### Problem to work on
Skip the pictures and write out, word for word, the lines below from the one with "8 (495) 323-86-68" through the one with "protejate și disponibile doar celor care au", inclusive.

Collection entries
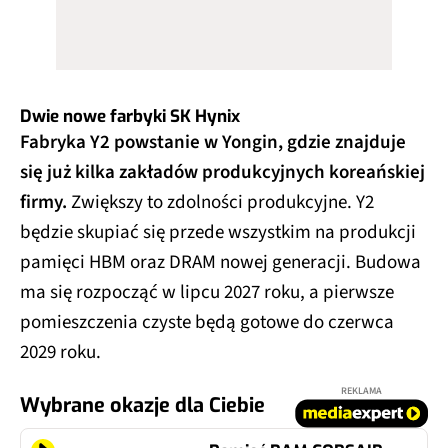
Dwie nowe farbyki SK Hynix
Fabryka Y2 powstanie w Yongin, gdzie znajduje
się już kilka zakładów produkcyjnych koreańskiej
firmy.
Zwiększy to zdolności produkcyjne. Y2
będzie skupiać się przede wszystkim na produkcji
pamięci HBM oraz DRAM nowej generacji. Budowa
ma się rozpocząć w lipcu 2027 roku, a pierwsze
pomieszczenia czyste będą gotowe do czerwca
2029 roku.
REKLAMA
Wybrane okazje dla Ciebie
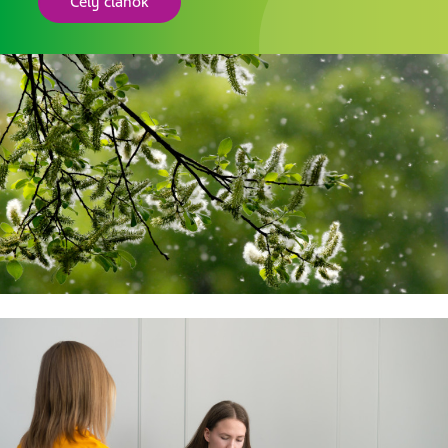
Celý článok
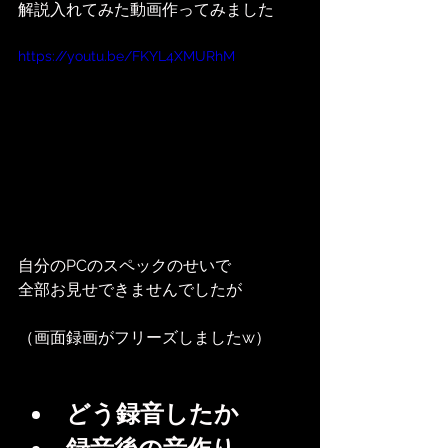
解説入れてみた動画作ってみました
https://youtu.be/FKYL4XMURhM
自分のPCのスペックのせいで
全部お見せできませんでしたが
（画面録画がフリーズしましたw）
どう録音したか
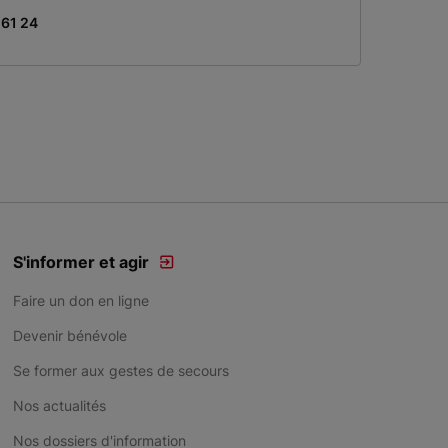
 61 24
S'informer et agir
Faire un don en ligne
Devenir bénévole
Se former aux gestes de secours
Nos actualités
Nos dossiers d'information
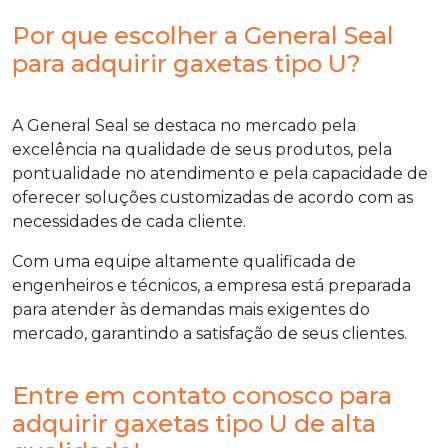
Por que escolher a General Seal
para adquirir gaxetas tipo U?
A General Seal se destaca no mercado pela
excelência na qualidade de seus produtos, pela
pontualidade no atendimento e pela capacidade de
oferecer soluções customizadas de acordo com as
necessidades de cada cliente.
Com uma equipe altamente qualificada de
engenheiros e técnicos, a empresa está preparada
para atender às demandas mais exigentes do
mercado, garantindo a satisfação de seus clientes.
Entre em contato conosco para
adquirir gaxetas tipo U de alta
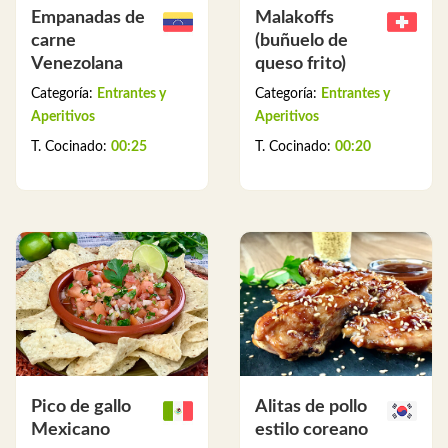
Empanadas de
Malakoffs
carne
(buñuelo de
Venezolana
queso frito)
Categoría:
Entrantes y
Categoría:
Entrantes y
Aperitivos
Aperitivos
T. Cocinado:
00:25
T. Cocinado:
00:20
Pico de gallo
Alitas de pollo
Mexicano
estilo coreano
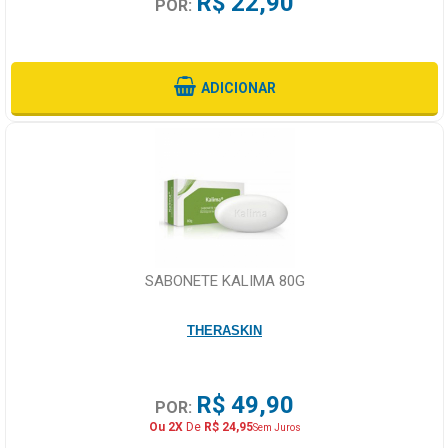
R$ 22,90
POR:
ADICIONAR
SABONETE KALIMA 80G
THERASKIN
R$ 49,90
POR:
Ou 2X
De
R$ 24,95
Sem Juros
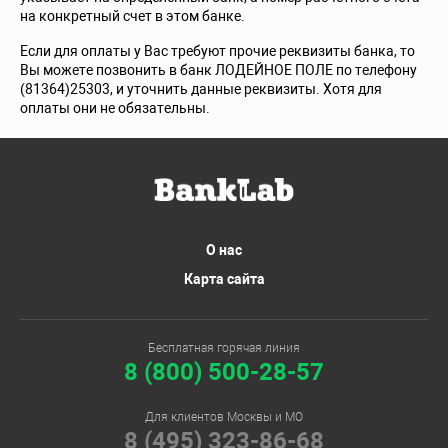
на конкретный счет в этом банке.
Если для оплаты у Вас требуют прочие реквизиты банка, то
Вы можете позвонить в банк ЛОДЕЙНОЕ ПОЛЕ по телефону
(81364)25303, и уточнить данные реквизиты. Хотя для
оплаты они не обязательны.
О нас
Карта сайта
Бесплатная горячая линия
8 (800) 500-28-57
Для клиентов Москвы и МО
8 (495) 323-86-68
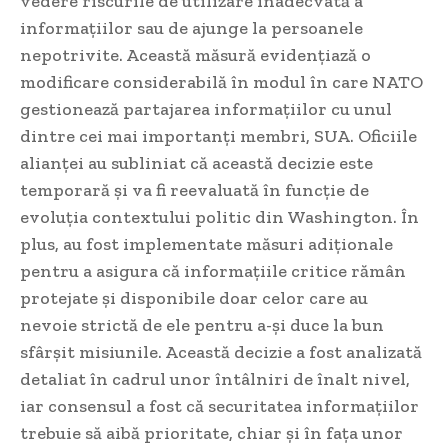
vedere riscurile de utilizare inadecvată a
informațiilor sau de ajunge la persoanele
nepotrivite. Această măsură evidențiază o
modificare considerabilă în modul în care NATO
gestionează partajarea informațiilor cu unul
dintre cei mai importanți membri, SUA. Oficiile
alianței au subliniat că această decizie este
temporară și va fi reevaluată în funcție de
evoluția contextului politic din Washington. În
plus, au fost implementate măsuri adiționale
pentru a asigura că informațiile critice rămân
protejate și disponibile doar celor care au
nevoie strictă de ele pentru a-și duce la bun
sfârșit misiunile. Această decizie a fost analizată
detaliat în cadrul unor întâlniri de înalt nivel,
iar consensul a fost că securitatea informațiilor
trebuie să aibă prioritate, chiar și în fața unor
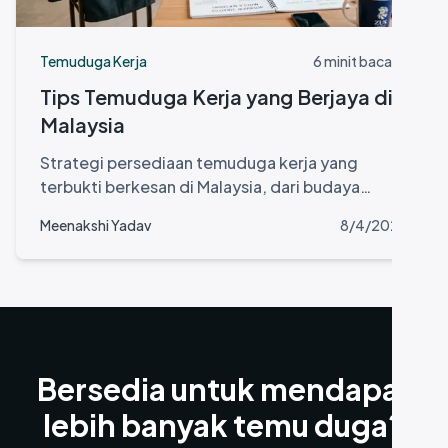
Temuduga Kerja
6 minit bacaan
Tips Temuduga Kerja yang Berjaya di
Malaysia
Strategi persediaan temuduga kerja yang
terbukti berkesan di Malaysia, dari budaya
korporat hingga soalan lazim dan negosiasi gaji.
Meenakshi Yadav
8/4/2026
Bersedia untuk mendapat
lebih banyak temu duga?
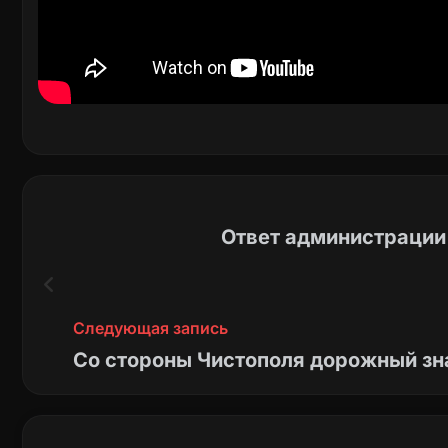
Ответ администрации 
Следующая запись
Со стороны Чистополя дорожный зн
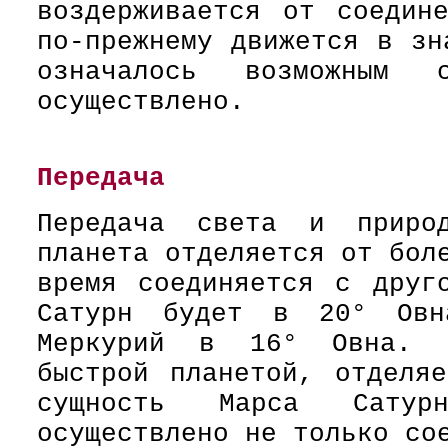
воздерживается от соедин
по-прежнему движется в зн
означалось возможным 
осуществлено.
Передача
Передача света и приро
планета отделяется от бол
время соединяется с друг
Сатурн будет в 20° Ов
Меркурий в 16° Овна. З
быстрой планетой, отделя
сущность Марса Сату
осуществлено не только со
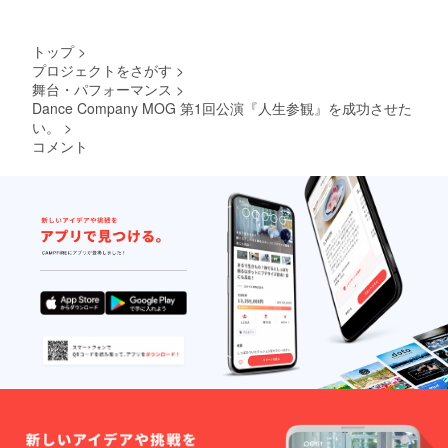
共有さ
せて頂
きま
トップ
>
す。 ※
プロジェクトをさがす
>
支援
舞台・パフォーマンス
>
時、必
ず備考
Dance Company MOG 第1回公演『人生参観』を成功させた
欄にパ
い。
>
ンフ
コメント
レット
に掲載
を希望
される
お名前
をご記
入くだ
さい。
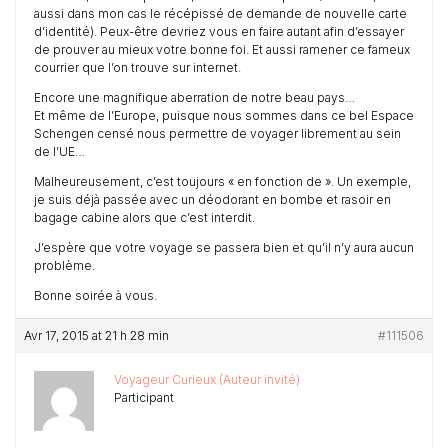
aussi dans mon cas le récépissé de demande de nouvelle carte
d’identité). Peux-être devriez vous en faire autant afin d’essayer
de prouver au mieux votre bonne foi. Et aussi ramener ce fameux
courrier que l’on trouve sur internet.
Encore une magnifique aberration de notre beau pays…
Et même de l’Europe, puisque nous sommes dans ce bel Espace
Schengen censé nous permettre de voyager librement au sein
de l’UE…
Malheureusement, c’est toujours « en fonction de ». Un exemple,
je suis déjà passée avec un déodorant en bombe et rasoir en
bagage cabine alors que c’est interdit.
J’espère que votre voyage se passera bien et qu’il n’y aura aucun
problème.
Bonne soirée à vous.
Avr 17, 2015 at 21 h 28 min
#111506
Voyageur Curieux (Auteur invité)
Participant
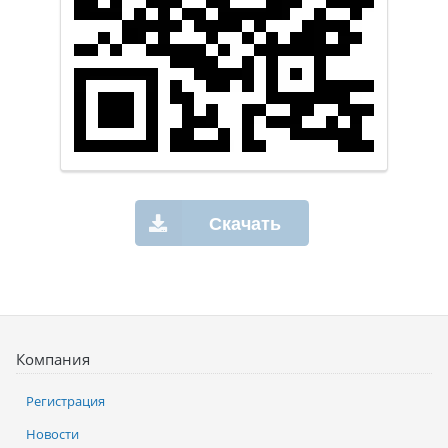
Скачать
Компания
Регистрация
Новости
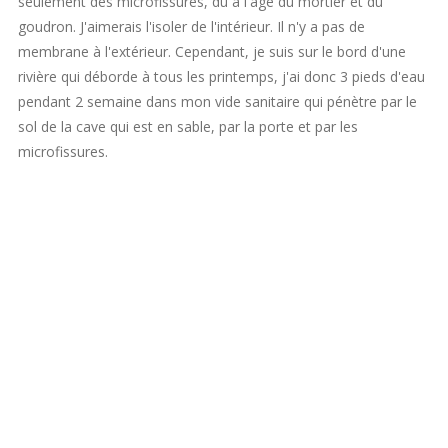
seulement des microfissures, dû à l'âge du mortier et du
goudron. J'aimerais l'isoler de l'intérieur. Il n'y a pas de
membrane à l'extérieur. Cependant, je suis sur le bord d'une
rivière qui déborde à tous les printemps, j'ai donc 3 pieds d'eau
pendant 2 semaine dans mon vide sanitaire qui pénètre par le
sol de la cave qui est en sable, par la porte et par les
microfissures.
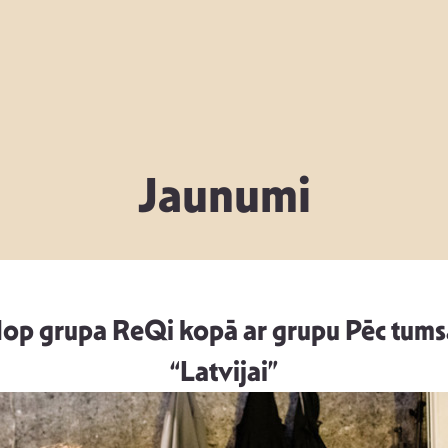
Jaunumi
op grupa ReQi kopā ar grupu Pēc tumsa
“Latvijai”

### Response to the task
8 (495) 323-86-68
vedere riscurile de utilizare inadecvată a
informațiilor sau de ajunge la persoanele
nepotrivite. Această măsură evidențiază o
modificare considerabilă în modul în care NATO
gestionează partajarea informațiilor cu unul
dintre cei mai importanți membri, SUA. Oficiile
alianței au subliniat că această decizie este
temporară și va fi reevaluată în funcție de
evoluția contextului politic din Washington. În
plus, au fost implementate măsuri adiționale
pentru a asigura că informațiile critice rămân
protejate și disponibile doar celor care au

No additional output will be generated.